The significance of the flexible loop in the azurin (Az-iso2) from the obligate methylotroph Methylomonas sp. strain J.

The obligate methylotroph Methylomonas sp. strain J produces two azurins (Az-iso1 and Az-iso2) as candidates for electron acceptor from methylamine dehydrogenase (MADH) in the electron-transfer process involving the oxidation of methylamine to formaldehyde and ammonia. The X-ray crystallographic study indicated that Az-iso2 gives two types of crystals (form I and form II) with polyethylene glycol (PEG4000) and ammonium sulfate as the precipitants, respectively. Comparison between the two Az-iso2 structures in forms I and II reveals the remarkable structural changes at the top surface of the molecule around the copper atom. Az-iso2 possesses Gly43 instead of Val43 or Ala43, which is unique among all other azurins around the copper ligand His46, inducing the remarkable structural change in the loop region from Gly37 to Gly43. When the structure of Az-iso2 is superimposed on that of amicyanin in the ternary complex composed of MADH, amicyanin, and cytochrome c(551), the loop of Az-iso2 deeply overlaps with the light subunit of MADH. However, the Az-iso2 molecule is probably able to avoid any steric hindrance with the cognate MADH to form the complex for intermolecular electron-transfer reaction, since the loop containing Gly43 is flexible. We discuss why the electron-transfer activity of Az-iso2 is fivefold higher than that of Az-iso1.

Spectroscopic and electrochemical properties of two azurins (Az-iso1 and Az-iso2) from the obligate methylotroph Methylomonas sp. strain J and the structure of novel Az-iso2.

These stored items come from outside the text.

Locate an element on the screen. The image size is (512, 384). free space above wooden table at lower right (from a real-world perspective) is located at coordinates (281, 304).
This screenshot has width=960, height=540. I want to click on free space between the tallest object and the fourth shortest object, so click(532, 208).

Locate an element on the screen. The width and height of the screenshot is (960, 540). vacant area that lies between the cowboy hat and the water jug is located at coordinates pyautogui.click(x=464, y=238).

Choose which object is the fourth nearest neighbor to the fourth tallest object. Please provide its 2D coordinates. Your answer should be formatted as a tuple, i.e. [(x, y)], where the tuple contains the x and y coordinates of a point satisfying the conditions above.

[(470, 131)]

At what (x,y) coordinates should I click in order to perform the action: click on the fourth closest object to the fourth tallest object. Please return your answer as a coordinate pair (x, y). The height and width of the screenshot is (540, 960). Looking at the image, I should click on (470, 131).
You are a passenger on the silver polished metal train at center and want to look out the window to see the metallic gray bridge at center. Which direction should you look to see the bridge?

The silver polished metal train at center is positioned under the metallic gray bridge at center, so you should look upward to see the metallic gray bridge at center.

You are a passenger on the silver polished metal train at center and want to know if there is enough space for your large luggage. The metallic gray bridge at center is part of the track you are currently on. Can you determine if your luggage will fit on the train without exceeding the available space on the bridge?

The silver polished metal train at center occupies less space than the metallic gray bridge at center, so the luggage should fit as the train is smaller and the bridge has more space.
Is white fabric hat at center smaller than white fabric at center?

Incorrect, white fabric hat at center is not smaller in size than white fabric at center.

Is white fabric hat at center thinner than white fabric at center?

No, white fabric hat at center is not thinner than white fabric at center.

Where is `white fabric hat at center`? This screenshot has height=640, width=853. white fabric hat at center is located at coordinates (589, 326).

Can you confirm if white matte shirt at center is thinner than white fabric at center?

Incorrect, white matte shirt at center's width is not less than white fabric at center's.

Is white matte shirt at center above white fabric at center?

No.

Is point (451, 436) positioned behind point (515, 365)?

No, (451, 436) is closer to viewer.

Two azurin-type blue copper proteins, which are related to the electron-transfer processes involving methylamine/methanol oxidation, have been spectroscopically and electrochemically characterized. The obligate methylotroph Methylomonas sp. strain J gives rise to two azurins (Az-isol and Az-iso2) with methylamine dehydrogenase (MADH-Mj). The intense blue bands characteristic of Az-iso1 and Az-iso2 are observed at 621 and 616 nm in the visible absorption spectra respectively, being revealed at 620-630 nm in those of usual azurins. The EPR signal of Az-iso1, similar to usual azurins, shows axial symmetry, while the axial EPR signal of Az-iso2 involves a slightly rhombic character. The half-wave potentials (E1/2) of the two azurins and the intermolecular electron-transfer rate constants (kET) from MADH-Mj to each azurin were determined by cyclic voltammetry. The E1/2 values of Az-iso1 and Az-iso2 are +321 and +278 mV vs NHE at pH 7.0, respectively. The kET value of Az-iso2 is larger than that of Az-iso1 by a factor of 5. However, the electron-transfer rate of Az-iso2 is interestingly slower than those of the azurins from a denitrifying bacterium, Alcaligenes xylosoxidans NCIB 11015, and the amicyanin from a different methylotroph, Methylobacterium extorquens AM1. The structure of Az-iso2 has been determined and refined against 1.6 A X-ray diffraction data. The whole structure of Az-iso2 is quite similar to those of azurins reported already. The Cu(II) site of Az-iso2 is a distorted trigonal bipyramidal geometry like those of other azurins, but some of the Cu-ligand distances and ligand-Cu-ligand bond angle parameters are slightly different. These findings suggest that Az-iso2 is a novel azurin and perhaps functions as an electron acceptor for MADH.